Running the example scales the data, fits the model, and saves the model and scaler to files using pickle. <br>You should have two files in your current working directory:
- The model object: model.pkl
- The scaler object: scaler.pkl

### Load Model and Data Scaler

Finally, we can load the model and the scaler object and make use of them. In this case, we will assume that the training dataset is not available, and that only new data or the test dataset is available. We will load the model and the scaler, then use the scaler to prepare the new data and use the model to make predictions. Because it is a test dataset, we have the expected target values, so we will compare the predictions to the expected target values and calculate the accuracy of the model. The complete example is listed below.

In [9]:
# load model and scaler and make predictions on new data
from sklearn.datasets import make_blobs
from sklearn.model_selection import train_test_split 
from sklearn.metrics import accuracy_score
from pickle import load 

# prepare dataset
X, y = make_blobs(n_samples=100, centers=2, n_features=2, random_state=1) 

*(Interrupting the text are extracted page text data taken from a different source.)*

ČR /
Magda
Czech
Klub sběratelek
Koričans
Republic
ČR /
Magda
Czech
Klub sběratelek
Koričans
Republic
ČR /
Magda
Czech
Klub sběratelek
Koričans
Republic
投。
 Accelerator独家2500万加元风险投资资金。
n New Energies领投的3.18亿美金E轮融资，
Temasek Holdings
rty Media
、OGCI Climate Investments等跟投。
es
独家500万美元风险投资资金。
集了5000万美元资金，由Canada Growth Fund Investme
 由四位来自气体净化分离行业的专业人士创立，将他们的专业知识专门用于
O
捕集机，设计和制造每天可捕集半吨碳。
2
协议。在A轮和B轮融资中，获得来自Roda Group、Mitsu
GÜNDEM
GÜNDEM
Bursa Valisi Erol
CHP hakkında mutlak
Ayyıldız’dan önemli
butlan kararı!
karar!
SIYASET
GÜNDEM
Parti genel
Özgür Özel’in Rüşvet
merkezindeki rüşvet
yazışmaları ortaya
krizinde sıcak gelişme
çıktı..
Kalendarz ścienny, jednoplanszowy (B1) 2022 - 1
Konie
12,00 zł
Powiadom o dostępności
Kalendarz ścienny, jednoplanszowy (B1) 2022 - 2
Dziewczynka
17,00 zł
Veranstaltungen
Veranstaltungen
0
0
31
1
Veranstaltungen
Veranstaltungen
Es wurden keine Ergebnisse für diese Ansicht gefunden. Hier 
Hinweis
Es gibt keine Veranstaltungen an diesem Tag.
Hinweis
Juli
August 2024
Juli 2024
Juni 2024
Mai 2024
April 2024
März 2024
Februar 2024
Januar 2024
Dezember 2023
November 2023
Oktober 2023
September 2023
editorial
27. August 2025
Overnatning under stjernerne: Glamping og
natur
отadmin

# split data into train and test sets
_, X_test, _, y_test = train_test_split(X, y, test_size=0.33, random_state=1) 

# load the model
model_path = "../../data/models/model.pkl"
model = load(open(model_path, 'rb'))

# load the scaler
scaler_path = "../../data/scalers/scaler.pkl"
scaler = load(open(scaler_path, 'rb'))

# check scale of the test set before scaling 
print('Raw test set range')
for i in range(X_test.shape[1]):
    print('>%d, min=%.3f, max=%.3f' % (i, X_test[:, i].min(), X_test[:, i].max())) 

# transform the test dataset
X_test_scaled = scaler.transform(X_test) 

print('\nScaled test set range')
for i in range(X_test_scaled.shape[1]):
    print('>%d, min=%.3f, max=%.3f' % (i, X_test_scaled[:, i].min(), X_test_scaled[:, i].max()))
    
# make predictions on the test set 
yhat = model.predict(X_test_scaled) 

# evaluate accuracy
acc = accuracy_score(y_test, yhat) 

print('\nTest Accuracy:', acc)

Raw test set range
>0, min=-11.270, max=0.085
>1, min=-5.581, max=5.926

Scaled test set range
>0, min=0.047, max=0.964
>1, min=0.063, max=0.955

Test Accuracy: 1.0


Running the example loads the model and scaler, then uses the scaler to prepare the test dataset correctly for the model, meeting the expectations of the model when it was trained. To confirm the scaler is having the desired effect, we report the min and max value for each input feature both before and after applying the scaling. The model then makes a prediction for the examples in the test set and the classification accuracy is calculated. In this case, as expected, the data set correctly normalized the model achieved 100 percent accuracy on the test set because the test problem is trivial.